As práticas de conciliação e mediação são objeto de forte controvérsia entre operadores da Justiça do Trabalho.
Uma audiência pública realizada na quinta-feira (23/6) pelo Conselho Nacional de Justiça (CNJ) mostrou que um dos principais conflitos de interesses se dá em torno da possibilidade de mediadores, e não juízes, darem a palavra final sobre questões trabalhistas.
Alvo de críticas e elogios, iniciativas de regulamentação da política sobre o tratamento de conflitos na esfera trabalhista – estipuladas pela resolução 125/2010 do CNJ – foram debatidas na audiência de abrangência nacional a convite do conselheiro e ministro do Tribunal Superior do Trabalho (TST) Lélio Bentes. Ele preside o grupo de trabalho sobre o tema.
Essa proposta de resolução também prevê possibilidade de conciliação e mediação pré-processual, não só em dissídio coletivo – matéria já regulamentada pelo TST -, mas também em casos individuais.

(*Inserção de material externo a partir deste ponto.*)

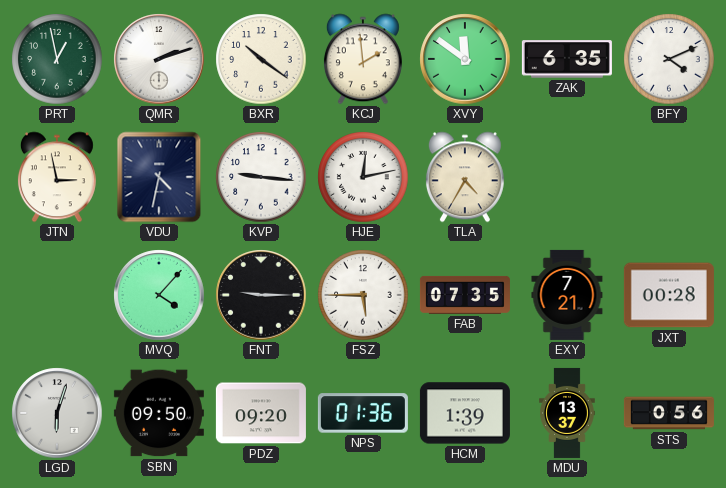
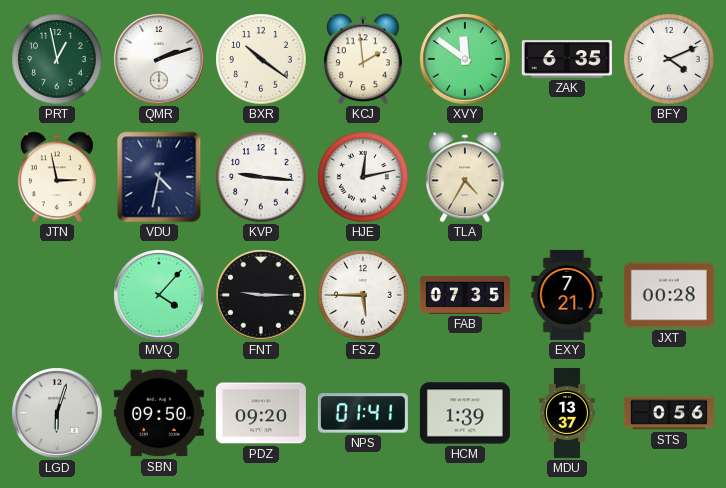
NPS: 01:36 -> 01:41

A norma do CNJ diz, no artigo 18-B, que o conselho deve editar uma resolução específica dispondo sobre a Política Judiciária de tratamento adequado dos conflitos de interesses da Justiça do Trabalho.
A especificação não é sem razão: diferentemente dos outros braços do judiciário federal, a solução de conflitos no âmbito das relações de trabalho não é regulada pela Lei da Mediação (nº 13.140/2015). “A solução de controvérsias e a autocomposição de conflitos no âmbito das relações de trabalho será regulada por lei própria”, diz o parágrafo único do artigo 42º da lei.
Mercantilização
A juíza Rosarita Caron, presidente da Associação dos Magistrados da Justiça do Trabalho da 10ª região (Amatra 10), é contra a mediação na Justiça Trabalhista. Ela encara a prática como inadequada à realidade das questões laborais.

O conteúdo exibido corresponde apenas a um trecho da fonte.